Our results on how two nucleic acid binding proteins regulate specifically the synthesis and translation of the p21 mRNA provide the molecular basis to design strategies to treat p21-dependent cancer.
This project investigates the regulation of key apoptosis and cellular proliferation genes p21, c-myb and c-myc in response to changes in cellular conditions, such as stress. This regulation takes place at multiple steps of the metabolism of the mRNA codified by these genes, and we have investigated both regulation of mRNA synthesis and regulation of mRNA translation and decay. Our initial focus has been on understanding how the nucleic acid binding protein RBM38 recognises its RNA targets and mediates p53 regulation of p21 and c-myb translation. In the second part of the project we have looked at the regulation of the synthesis of p21 mRNA by the protein FIR. Mis-function of these two regulatory mechanisms is closely associated with specific cancers and the insight in the selectivity and the mechanism of regulation provided by this work is important both for the understanding of the system and for the design of future therapies.

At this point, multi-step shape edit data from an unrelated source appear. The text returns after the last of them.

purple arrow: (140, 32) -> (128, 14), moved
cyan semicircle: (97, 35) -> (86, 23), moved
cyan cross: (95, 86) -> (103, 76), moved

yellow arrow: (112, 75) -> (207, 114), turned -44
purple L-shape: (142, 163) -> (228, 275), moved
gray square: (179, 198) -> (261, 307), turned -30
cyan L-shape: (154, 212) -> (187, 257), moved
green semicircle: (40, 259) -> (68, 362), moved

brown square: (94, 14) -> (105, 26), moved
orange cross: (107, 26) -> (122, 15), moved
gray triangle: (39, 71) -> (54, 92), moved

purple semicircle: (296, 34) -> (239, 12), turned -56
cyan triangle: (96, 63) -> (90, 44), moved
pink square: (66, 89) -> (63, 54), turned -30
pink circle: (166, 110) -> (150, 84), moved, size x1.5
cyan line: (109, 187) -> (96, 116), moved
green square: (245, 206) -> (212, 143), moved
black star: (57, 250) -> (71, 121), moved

Upon cellular stress the RNA binding protein RBM38 competes with microRNAs (miRNAs) to stabilize mRNAs of proteins required by p53 to regulate cell proliferation and apoptosis. Our aim was to investigate how RBM38 selects specific targets and inhibits the action of the target miRNAs. We have used Scaffold Independent Analysis (SIA) to identify the overall RNA sequence preference of RBM38 (which we found to be U/G) and NMR and other biophysical techniques to map the exact location of the binding sites within the target miRNA sequences. We show these sites display a partial overlap with some of the mRNA sequences bound by the miRNAs. Then we have used UV melting and imino proton NMR experiments to show that the miRNA-mRNA duplex is indeed destabilized by the presence of the protein. Finally, we have characterized the protein-RNA interaction and showed that the RNA binds on the canonical nucleic acid binding surface of the RRM domain. However, the interaction between RBM38 and the RNA targets is a dynamic one confirming that other factors are likely to contribute to the binding.
Overall, our data confirm that the action of RBM38 is mediated by a specific recognition of U/G target sequences and by a direct destabilization/competition with the miRNA-mRNA interaction. We expect this description of the specificity and RNA binding properties of the RBM38 protein will be useful to manipulate its action on p21 and other targets.

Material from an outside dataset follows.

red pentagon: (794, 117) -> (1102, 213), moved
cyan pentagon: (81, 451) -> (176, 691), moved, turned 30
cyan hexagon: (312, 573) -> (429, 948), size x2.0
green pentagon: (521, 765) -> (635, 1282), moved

FUSE-mediated regulation of the p21 and c-myc genes relies on the binding of an activator (the FUSE Binding Protein, or FBP) and a repressor (the FBP Interacting Repressor, or FIR) protein to a ssDNA element upstream of the target genes (Far Upstream Regulatory Element, FUSE). FUSE-mediated mis-regulation of p21 and c-myc is linked respectively to hepatic cancer and kidney and gut cancer.

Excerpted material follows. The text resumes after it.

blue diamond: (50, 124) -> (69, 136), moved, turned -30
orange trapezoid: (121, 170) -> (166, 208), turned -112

We have defined the FIR cognate sequence on the FUSE DNA and investigated the structural details of the interaction. We are currently refining the three-dimensional high-resolution structure of FIR in complex with a DNA target using NMR spectroscopy, while designing mutants with modified DNA-binding properties (affinity and specificity). These mutants will be used to probe if, for example, a moderate increase in the affinity between FIR and the DNA would lead to a decrease in the peak in the concentration of Myc or p21 in the cell – which would confirm the potential of FIR as anticancer target.
Our results on how two nucleic acid binding proteins regulate specifically the synthesis and translation of the p21 mRNA provide the molecular basis to design strategies to treat p21-dependent cancer.